大学生の一日は、暇なようで以外と忙しい。勉強だけなら大したことはないが、サークル活動に教授の特別講義、就活などやりたいことがたくさんありすぎるのだ。


今日もサークル活動などで遅くなり、既に九時を回っている。家には香菜が一人で待っている。急がなければ。

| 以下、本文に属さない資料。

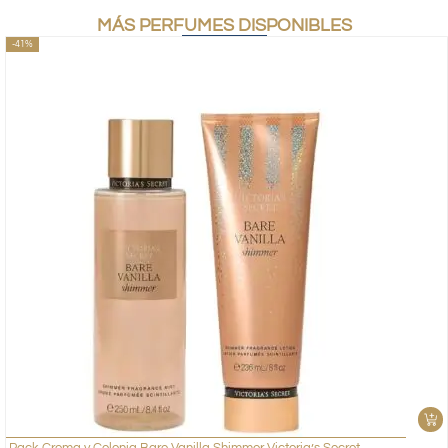
MÁS PERFUMES DISPONIBLES
-41%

タタタと小走りで、家に向かう。前には一人の男がキョロキョロしながら歩いていた。初老の男。少し白が混ざった頭髪に、細い目と高い鼻。背は高く、高級そうなスーツに身を包んでいる。


「ダメか・・・」


ため息混じりの声。すれ違う瞬間に目が合う。どことなく、その目は見たことがあった・・・気がした。


「ただいまー」


キリリッ。カチャッ。カラン。


少し騒がしい。どうしたんだ?


「香菜ー。大丈夫かー?」


「うん。大丈夫だよ」


テトテトと、リビングの方から香菜が駆け出してくる。


「そうか」


まあ、思春期真っ最中の女の子が家で一人きり、しかもこんなイケメンと同居中。ま、多少はね。しょうがないかなって。具体的にナニしてたのかは、詮索しないよ。うん。


「ん。香菜、怪我してるのか?」


よく見れば腕の方から、血が垂れてきている。袖が長いから傷口は見えないけど。


「あ・・・。大丈夫、大丈夫だから!心配しないで」


「まったく。女の子なんだから気をつけろよ。どれ、見してみろ」


絆創膏を取り出して、香菜の前に座る。


「大丈夫だって。自分でできるから。絆創膏貸して」


何か妙だ。絆創膏はるくらいでここまで抵抗するか?いや、俺の信用がないだけか。


「いくら俺でも、絆創膏貼るくらいならできる。そんな怯えなくて大丈夫だよ」


「怯えてるとかじゃないよ。ただ、自分で貼りたい気分なの」


「そうか。じゃ、はい」


絆創膏を手渡す。ありがとうと香菜が受け取る。


「どこで、怪我したんだ?」


「あー。いや、ちょっとね」


チラッと香菜がペン置きの方を見る。カッターやハサミや、ペンなど文房具類を入れているペン置きだ。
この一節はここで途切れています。